Was Lobo Antunes von den Zuständen im Irrenhaus - die Bezeichnung "Hospital" verdient es nicht - erzählt, stellt alles in den Schatten, was Antipsychiatrie, Psychiatriekritik und "Einer flog übers Kuckucksnest" uns vor Augen geführt haben. Ausgemergelte Gestalten wandern durch die Flure, man sperrt die Kranken nackt ins Schlafzimmer, läßt sie in ihrem Kot liegen. Jeder Widerstand wird niedergespritzt, und koste es den letzten Rest Persönlichkeit des Patienten. Die Herren Doktoren wollen nichts sehen, nichts hören. Sie saufen sich ins Vergessen und stinken nach toten Mauleseln. "Ich bin in Auschwitz", denkt, außer sich, Lobo Antunes' Alter ego, "ich gehöre der höheren Rasse der Kerkermeister, der Kastrierer, der Polizisten, der Schulpräfekten und der Stiefmütter der Kindermärchen an." Irgendwann imaginiert er sich auf die andere Seite, ist Opfer der Ärzte, die ihm nicht glauben, daß er einer von ihnen ist; die ihn entwürdigen, pathologisieren, vollpumpen mit Psychopharmaka.
Dann wieder verschluckt ihn Angola, die Nächte, in denen es nach dem "wütenden Regen Afrikas" riecht. Im Dunkeln stolpert er über Gemüse und verfaulende Leichen, über Kisten und Särge - und in einem ist er selbst. Der Chef der Equipe teilt den Kadaver, gibt der Sozialarbeiterin ein Lendenstück aufs Tellerchen, löst das Fleisch von den Knochen. In der kannibalistischen Obduktion vereinen sich zwei Länder: Portugal, das blutige Kolonialreich, und Portugal, die europäische Diktatur (bis 1974); die Gesellschaft, ein Irrenhaus. Auf der Reise von der Algarve in die Estremadura verflüchtigen sich alle Grenzen - des Körpers und des Kopfs, von Raum und Zeit. In diesem stream of consciousness schwimmt die Zeitgeschichte als Hauptfigur mit.

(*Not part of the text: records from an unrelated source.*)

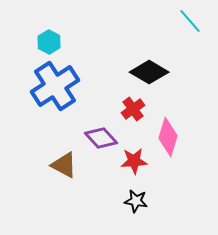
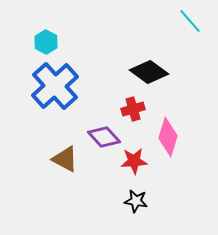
cyan hexagon: moved 3 px left
black diamond: rotated 6 degrees clockwise
blue cross: rotated 9 degrees counterclockwise
red cross: rotated 20 degrees clockwise
purple diamond: moved 3 px right, 1 px up
brown triangle: moved 1 px right, 6 px up
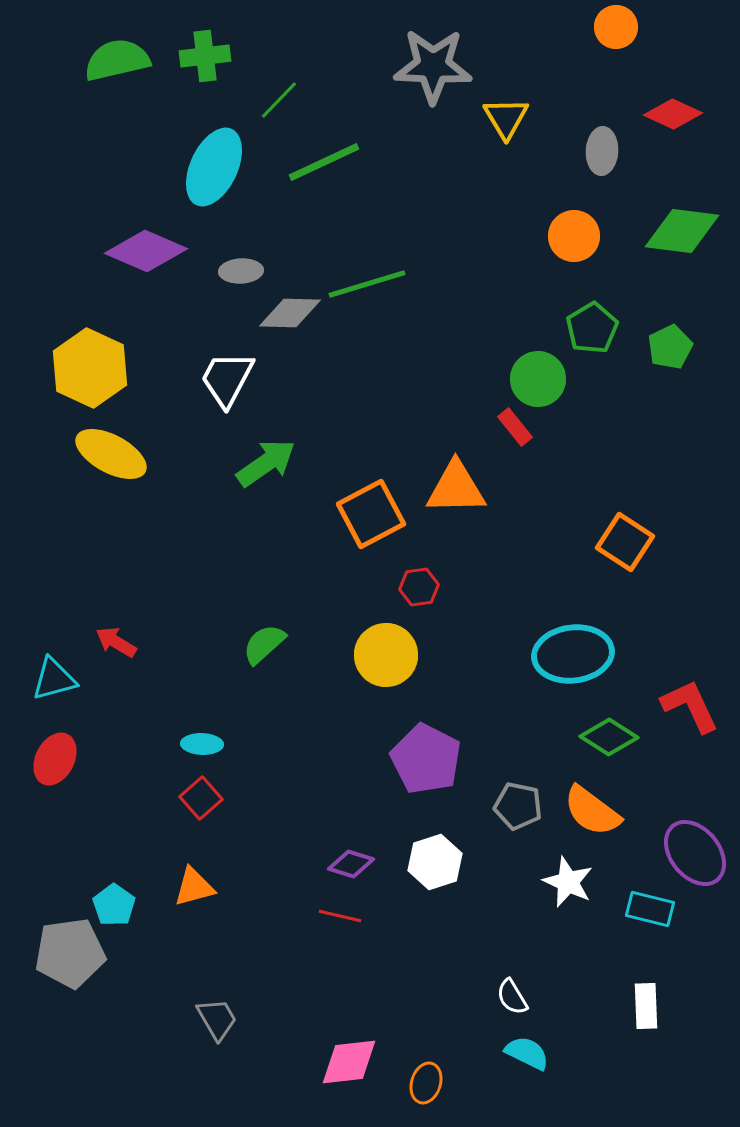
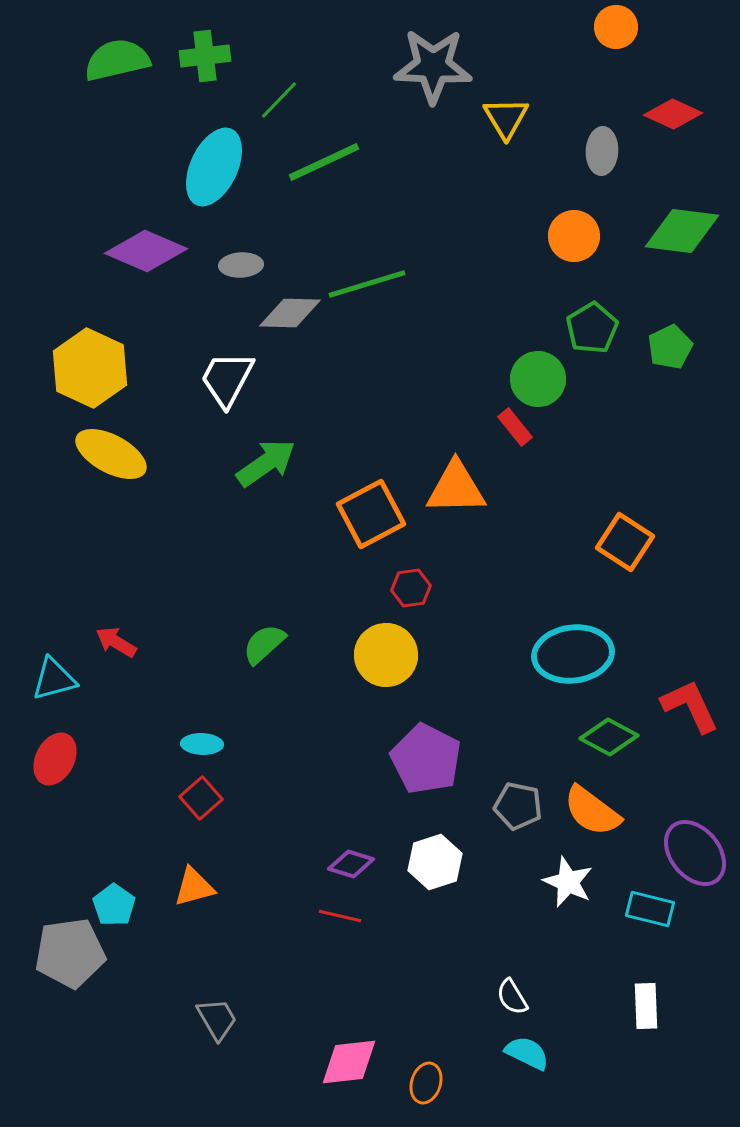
gray ellipse at (241, 271): moved 6 px up
red hexagon at (419, 587): moved 8 px left, 1 px down
green diamond at (609, 737): rotated 4 degrees counterclockwise
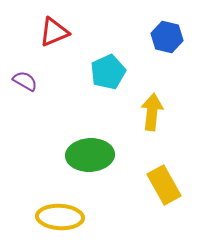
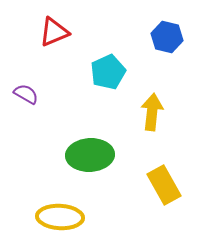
purple semicircle: moved 1 px right, 13 px down
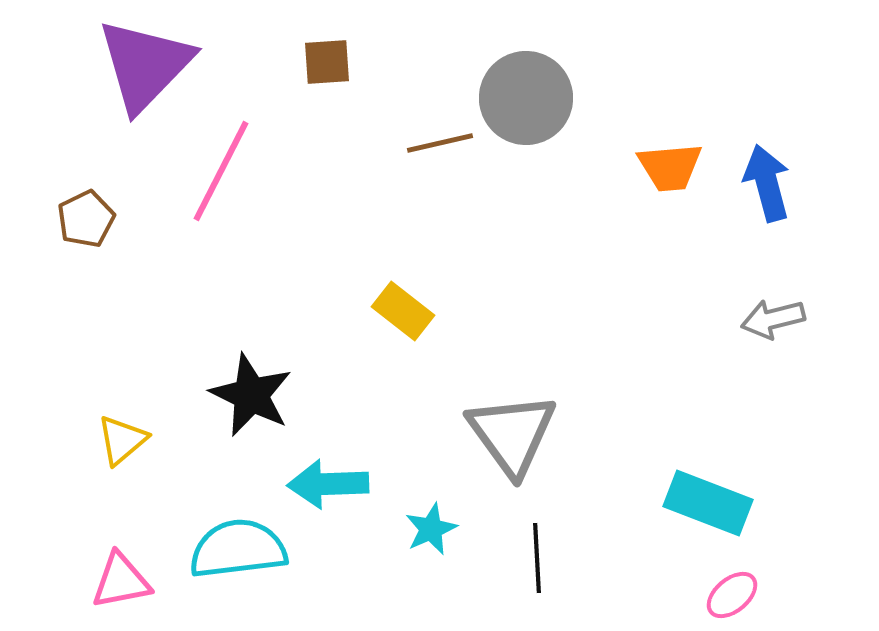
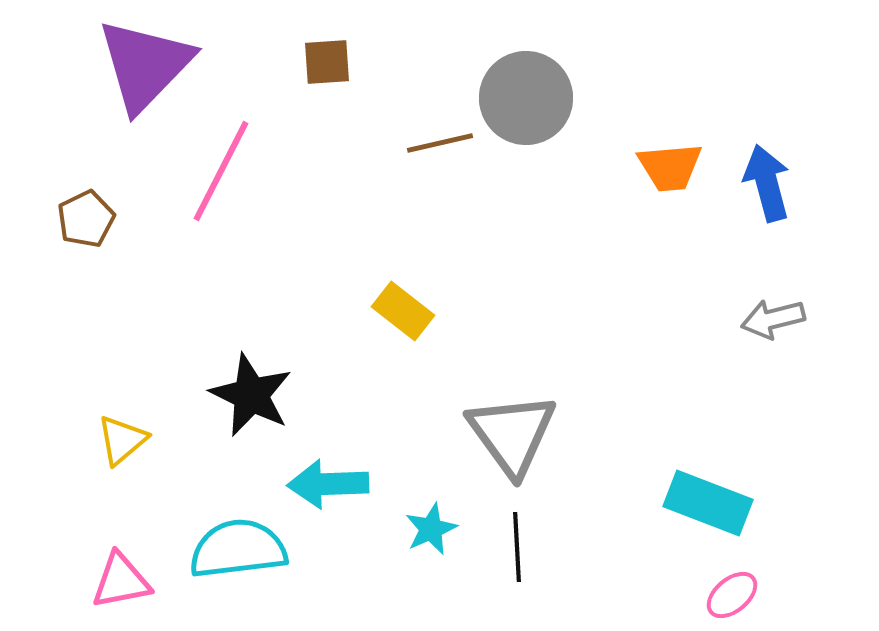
black line: moved 20 px left, 11 px up
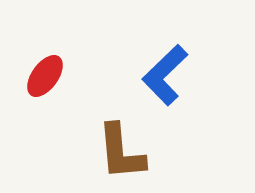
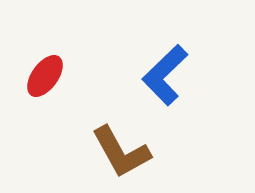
brown L-shape: rotated 24 degrees counterclockwise
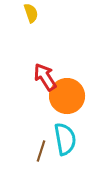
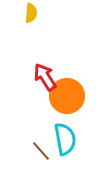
yellow semicircle: rotated 24 degrees clockwise
brown line: rotated 60 degrees counterclockwise
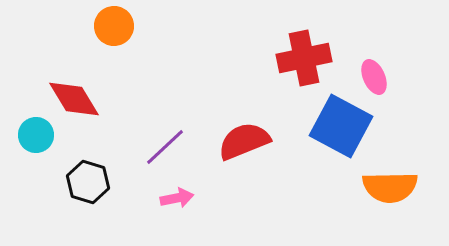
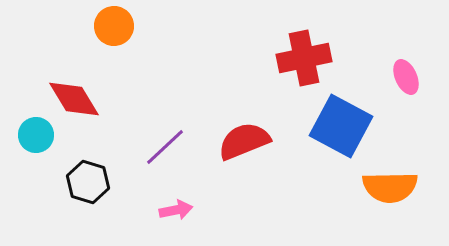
pink ellipse: moved 32 px right
pink arrow: moved 1 px left, 12 px down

Das Entsetzen der Höllenfahrt bahnt sich seinen Weg mit Bildern, Vergleichen und Metaphern, die sich verselbständigen, sich zu schwarzen Phantasien und ellenlangen Sätzen verknäulen: Die buchstäblich verrückten Szenen und Szenerien, die Verfahren der Auflösung muten expressionistisch an. In ihrer Fülle mögen sie den Leser und auch den Text bisweilen überfordern. "Er war schon ein paar Mal aufgewacht, zwischen den körperlosen Schatten der Nacht liegend wie ein toter Schmetterling, und hatte, auf dem Bett sitzend, die undeutlichen Umrisse der Schränke angeschaut, die Wäsche, die wahllos über den Stühlen hing wie müdes Spinnengewebe, das Rechteck des Spiegels, der Blumen trank wie die Ufer der Hölle die ängstlichen Profile der Verstorbenen." Eine feinziselierte Arabeske von den "körperlosen Schatten" über tote Materie und organische Überreste bis zu den "Profilen der Verstorbenen". Eine aufwendige, gar zu aufwendige Arabeske. Aber es lohnt, sich einzulassen auf das, was Lobo Antunes' Schreiben ausmacht: seine meisterliche Prosa aus Subjektivität und Historie.
António Lobo Antunes: "Einblick in die Hölle". Aus dem Portugiesischen übersetzt von Maralde Meyer-Minnemann. Luchterhand Literaturverlag, München 2003. 290 S., geb., 20,- [Euro].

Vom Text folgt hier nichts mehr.